In our first class for Fiction II last week, the professor encouraged us to speak up about what kind of stuff we write. This took me aback. I wanted to say Satire with gusto but apart from the fact that someone else beat me to it, I was a little troubled by the fact that I don't actually consider myself a satirist. I don't think I'm familiar enough with the Great Modern Way to adequately lampoon it.
So I was stuck there in the back of the class experiencing my first real crisis as a writer.
What the hell do I write?
I've been working on a novel for a few years now that feels satirical but that almost seems too quaint of a description...like I'm either bastardizing it or being way too ambitious. One or the other.
I know, right? You can see how this difference is ghastly and confusing to someone who is still unsure whether or not they even deserve the title "Writer" with a capital "W."
Over the summer I had the extreme fortune of stumbling upon a copy of Cathedral by Raymond Carver. I'm not saying I love the realism but I do find a bit of comfort in the simplicity and directness of his plots. Carver didn't mince words or bother with glided edges, like a Hemingway on food stamps. This was real life in snapshots. And it caught a lot of people's attention apparently.

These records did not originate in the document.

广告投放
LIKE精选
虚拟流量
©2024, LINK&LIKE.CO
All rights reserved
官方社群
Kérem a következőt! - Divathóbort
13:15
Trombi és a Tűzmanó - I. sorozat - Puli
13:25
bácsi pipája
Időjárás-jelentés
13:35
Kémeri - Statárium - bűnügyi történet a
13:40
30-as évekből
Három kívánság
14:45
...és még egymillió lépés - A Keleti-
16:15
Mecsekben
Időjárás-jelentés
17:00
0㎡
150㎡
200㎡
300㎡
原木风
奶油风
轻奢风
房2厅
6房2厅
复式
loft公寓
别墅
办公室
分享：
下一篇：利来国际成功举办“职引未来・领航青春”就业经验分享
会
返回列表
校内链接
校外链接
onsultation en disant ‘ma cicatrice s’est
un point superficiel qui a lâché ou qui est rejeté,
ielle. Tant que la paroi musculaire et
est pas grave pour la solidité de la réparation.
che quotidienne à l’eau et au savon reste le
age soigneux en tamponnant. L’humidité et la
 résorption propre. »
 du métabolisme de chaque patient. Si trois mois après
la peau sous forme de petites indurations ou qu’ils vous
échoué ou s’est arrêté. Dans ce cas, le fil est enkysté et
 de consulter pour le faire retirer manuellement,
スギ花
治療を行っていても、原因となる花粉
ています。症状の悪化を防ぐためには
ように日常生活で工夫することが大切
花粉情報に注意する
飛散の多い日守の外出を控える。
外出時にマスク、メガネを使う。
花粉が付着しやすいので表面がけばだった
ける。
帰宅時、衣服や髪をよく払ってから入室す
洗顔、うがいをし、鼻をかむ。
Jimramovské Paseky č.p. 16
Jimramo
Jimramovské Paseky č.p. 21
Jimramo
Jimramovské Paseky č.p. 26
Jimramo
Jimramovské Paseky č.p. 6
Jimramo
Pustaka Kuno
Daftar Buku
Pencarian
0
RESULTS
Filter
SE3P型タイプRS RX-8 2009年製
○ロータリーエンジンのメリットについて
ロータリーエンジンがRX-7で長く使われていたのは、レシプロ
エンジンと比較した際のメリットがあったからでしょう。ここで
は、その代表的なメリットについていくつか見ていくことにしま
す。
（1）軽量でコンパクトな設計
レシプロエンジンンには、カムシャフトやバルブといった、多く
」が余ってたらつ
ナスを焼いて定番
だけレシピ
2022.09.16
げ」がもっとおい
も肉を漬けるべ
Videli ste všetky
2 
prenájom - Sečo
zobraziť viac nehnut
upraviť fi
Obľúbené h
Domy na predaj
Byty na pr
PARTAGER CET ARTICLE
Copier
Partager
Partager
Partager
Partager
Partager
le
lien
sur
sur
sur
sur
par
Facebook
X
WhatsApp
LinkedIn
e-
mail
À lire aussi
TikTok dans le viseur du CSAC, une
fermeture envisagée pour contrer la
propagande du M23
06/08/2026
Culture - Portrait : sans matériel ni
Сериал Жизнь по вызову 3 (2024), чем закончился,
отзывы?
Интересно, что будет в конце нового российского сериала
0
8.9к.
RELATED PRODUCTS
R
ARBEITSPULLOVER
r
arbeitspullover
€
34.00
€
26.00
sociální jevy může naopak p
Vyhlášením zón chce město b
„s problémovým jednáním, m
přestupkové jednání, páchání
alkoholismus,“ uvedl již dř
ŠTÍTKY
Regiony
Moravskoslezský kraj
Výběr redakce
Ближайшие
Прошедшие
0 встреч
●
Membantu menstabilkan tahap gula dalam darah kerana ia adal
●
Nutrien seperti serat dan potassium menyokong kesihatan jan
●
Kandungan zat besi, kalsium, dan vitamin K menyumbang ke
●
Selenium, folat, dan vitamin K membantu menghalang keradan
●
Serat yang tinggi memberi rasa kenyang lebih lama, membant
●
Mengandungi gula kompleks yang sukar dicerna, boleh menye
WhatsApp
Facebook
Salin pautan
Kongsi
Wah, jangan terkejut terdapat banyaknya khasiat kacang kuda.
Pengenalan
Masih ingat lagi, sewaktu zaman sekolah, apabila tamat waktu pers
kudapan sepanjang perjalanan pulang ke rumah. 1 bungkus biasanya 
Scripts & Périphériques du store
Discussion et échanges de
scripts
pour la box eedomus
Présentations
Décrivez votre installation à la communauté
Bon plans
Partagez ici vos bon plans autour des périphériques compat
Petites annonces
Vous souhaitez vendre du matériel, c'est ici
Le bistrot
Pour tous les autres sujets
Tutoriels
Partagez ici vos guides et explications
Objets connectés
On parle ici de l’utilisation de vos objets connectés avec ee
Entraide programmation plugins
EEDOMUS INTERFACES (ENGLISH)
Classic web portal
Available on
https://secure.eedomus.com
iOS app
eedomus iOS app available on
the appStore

But then, who doesn't love Irony? Maybe it is a vulgar cop-out to lean on the concept but it's just so damn fun, especially when it works really well. I guess that's the English major in me--the one who derides criticism but still can't help analyzing and breaking down. I get a cheeky sort of pleasure out of out deconstructing particularly thorny ironies.
And so I come back to the challenge that has been working over in my mind since that first class meeting. What do I write?
Every writer's style changes consistently with time. It's unavoidable. But two ideals as opposite as Realism and Irony seem to have no place in the same cannon. But...as has happened before...I might be wrong.